If the court finds that the alternative forum is both available and
adequate, the court must then evaluate both the public and private interests
involved in retaining the case. Leon, 251 F.3d at 1311. Private interests
include “the relative ease of access to sources of proof; availability of
compulsory process for attendance of unwilling, and the cost of obtaining
attendance of willing, witnesses; possibility of view of the premises, . . . and all
other practical problems that make trial of a case easy, expeditious and
inexpensive.” SME Racks, Inc. v. Sistemas Mecanicos Para Electronica, S.A.,
382 F.3d 1097, 1100 (11th Cir. 2004) (quoting Gulf Oil Corp. v. Gilbert, 330
U.S. 501, 508–09 (1947)). Public interests include the administrative burden
imposed upon the court, the imposition of jury duty on the citizens of a
community, and the “local interest in having localized controversies decided at
home.” Id.
“[T]he plaintiffs’ choice of forum should rarely be disturbed unless the
balance is strongly in favor of the defendant.” Id. (internal quotation marks
omitted). A court must “require positive evidence of unusually extreme
circumstances, and should be thoroughly convinced that material injustice is
manifest before” denying a United States citizen or resident access to the
courts of this country. La Seguridad v. Transytur Line, 707 F.2d 1304, 1308
n.7 (11th Cir. 1983). “[A] foreign plaintiff’s choice deserves less deference.”
Piper Aircraft Co. v. Reyno, 454 U.S. 235, 256 (1981).
2. Analysis
A. Availability and Adequacy of Nigerian Jurisdiction
This Court has previously determined that Nigeria is an available and
adequate alternative forum to litigate the claims raised in this litigation. OnitaOlojo v. Sellers, No. 12-62064, 2014 WL 1319304, at *4–5 (S.D. Fla. Mar. 31,
2014). That determination remains accurate. The Court now turns to the
private and public factors.
B. Private Interests
Private factors that a court must consider in the forum non conveniens
analysis include “the relative ease of access to sources of proof; availability of
compulsory process for attendance of unwilling, and the cost of obtaining
attendance of willing, witnesses; possibility of view of the premises, if view
would be appropriate to the action; and all other practical problems that make
trial of a case easy, expeditious and inexpensive.” SME Racks, Inc., 382 F.3d at
1100 (quoting Gulf Oil Corp., 330 U.S. at 508–09 (1947)). Domestic plaintiffs
(i.e., United States citizens, residents, or corporations) are afforded “‘a strong
presumption’ that their forum choice is sufficiently convenient.” Leon, 251
F.3d at 1311 (quoting Piper Aircraft Co., 454 U.S. at 256. Courts apply a
“weaker presumption” of convenience when evaluating foreign plaintiffs’ cases.
Id.
(1) Liability Evidence
In its previous forum non conveniens order, the Court noted that
although most of the liability evidence in this case is in Nigeria, the Plaintiffs
argue that they can prove the pilot’s liability by presenting expert witnesses.

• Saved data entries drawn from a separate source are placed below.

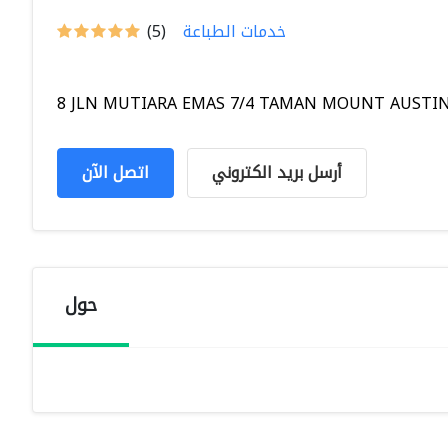
خدمات الطباعة
(5)
8 JLN MUTIARA EMAS 7/4 TAMAN MOUNT AUSTIN 8
أرسل بريد الكتروني
اتصل الآن
حول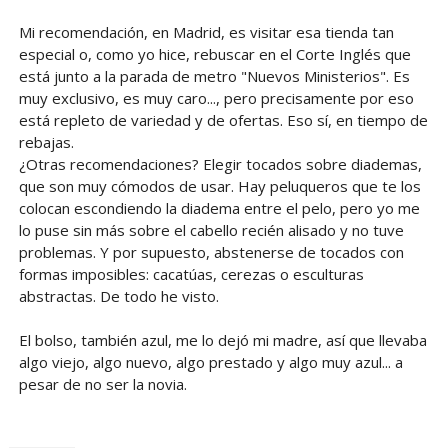
Mi recomendación, en Madrid, es visitar esa tienda tan
especial o, como yo hice, rebuscar en el Corte Inglés que
está junto a la parada de metro "Nuevos Ministerios". Es
muy exclusivo, es muy caro..., pero precisamente por eso
está repleto de variedad y de ofertas. Eso sí, en tiempo de
rebajas.
¿Otras recomendaciones? Elegir tocados sobre diademas,
que son muy cómodos de usar. Hay peluqueros que te los
colocan escondiendo la diadema entre el pelo, pero yo me
lo puse sin más sobre el cabello recién alisado y no tuve
problemas. Y por supuesto, abstenerse de tocados con
formas imposibles: cacatúas, cerezas o esculturas
abstractas. De todo he visto.
El bolso, también azul, me lo dejó mi madre, así que llevaba
algo viejo, algo nuevo, algo prestado y algo muy azul... a
pesar de no ser la novia.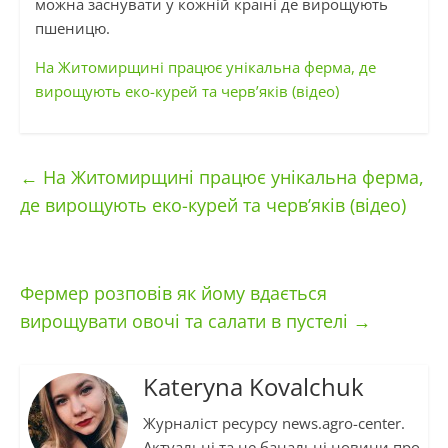
можна заснувати у кожній країні де вирощують
пшеницю.
На Житомирщині працює унікальна ферма, де
вирощують еко-курей та черв’яків (відео)
←
На Житомирщині працює унікальна ферма,
де вирощують еко-курей та черв’яків (відео)
Фермер розповів як йому вдається
вирощувати овочі та салати в пустелі
→
Kateryna Kovalchuk
Журналіст ресурсу news.agro-center.
Актуальні та не банальні новини про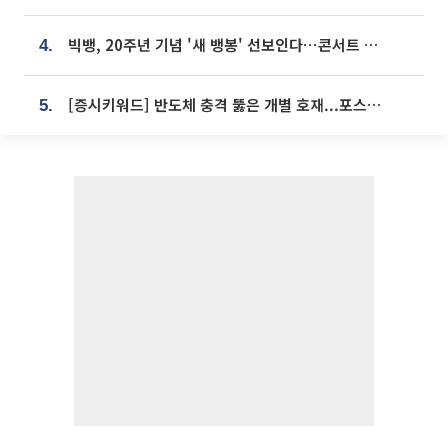
빅뱅, 20주년 기념 '새 뱅봉' 선보인다⋯콘서트 앞두고 팝업 개최
4.
[증시키워드] 반도체 충격 뚫은 개별 호재...포스코퓨처엠·에코프로·한화솔루션 '눈길'
5.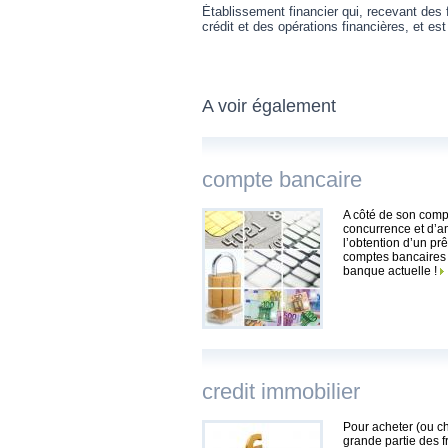
Établissement financier qui, recevant des 
crédit et des opérations financières, et es
A voir également
compte bancaire
A côté de son compt
concurrence et d’amé
l’obtention d’un pr
comptes bancaires s
banque actuelle !
credit immobilier
Pour acheter (ou ch
grande partie des f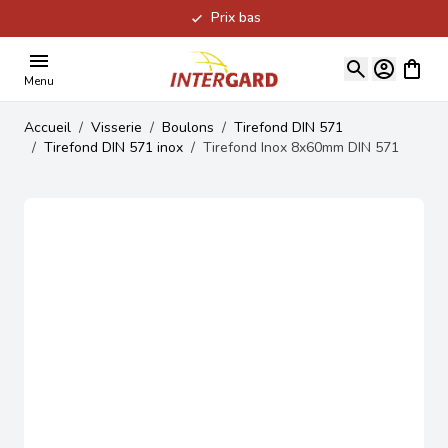
Prix bas
Allez au contenu
Voir le
Menu
Accueil
/
Visserie
/
Boulons
/
Tirefond DIN 571
/
Tirefond DIN 571 inox
/
Tirefond Inox 8x60mm DIN 571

Onita-Olojo, 2014 WL 1319304, at *4. The Court relied heavily on the Sellers’s
stipulation that she would not contest liability if the Plaintiffs brought their
cases in Nigeria. Despite this promise, Sellers did contest liability in several
cases filed in Nigeria. It was only after the Nigerian court rejected Sellers’s
argument that she dropped this defense. While it appears that Sellers is no
longer contesting liability in the Nigerian court, these developments move the
scale in Norris’s favor to keep her case in this Court.
(2) Damages Evidence
In its previous order, the Court determined that the damages evidence
“for the cases where the decedent resided in Nigeria will be substantially more
accessible in Nigeria.” Id. at *5. And that “evidence of damages for the cases
where the decedent was a United States citizen or resident at the time of his or
her death will be more accessible in the United States.” Id. These conclusions
set the stage for the Court’s ultimate holding in that prior order—to dismiss the
foreign-decedent cases and to retain the U.S.-decedent cases. Id. at *7.
Norris’s case is more like the U.S.-decedent cases than the foreigndecedent cases, despite the fact that Kim Edgar Norris was a resident of
Ontario, Canada prior to his death. Sellers has not made any fact-specific
arguments about Norris’s situation. (See Def.’s Mot. Dismiss, ECF No. 207)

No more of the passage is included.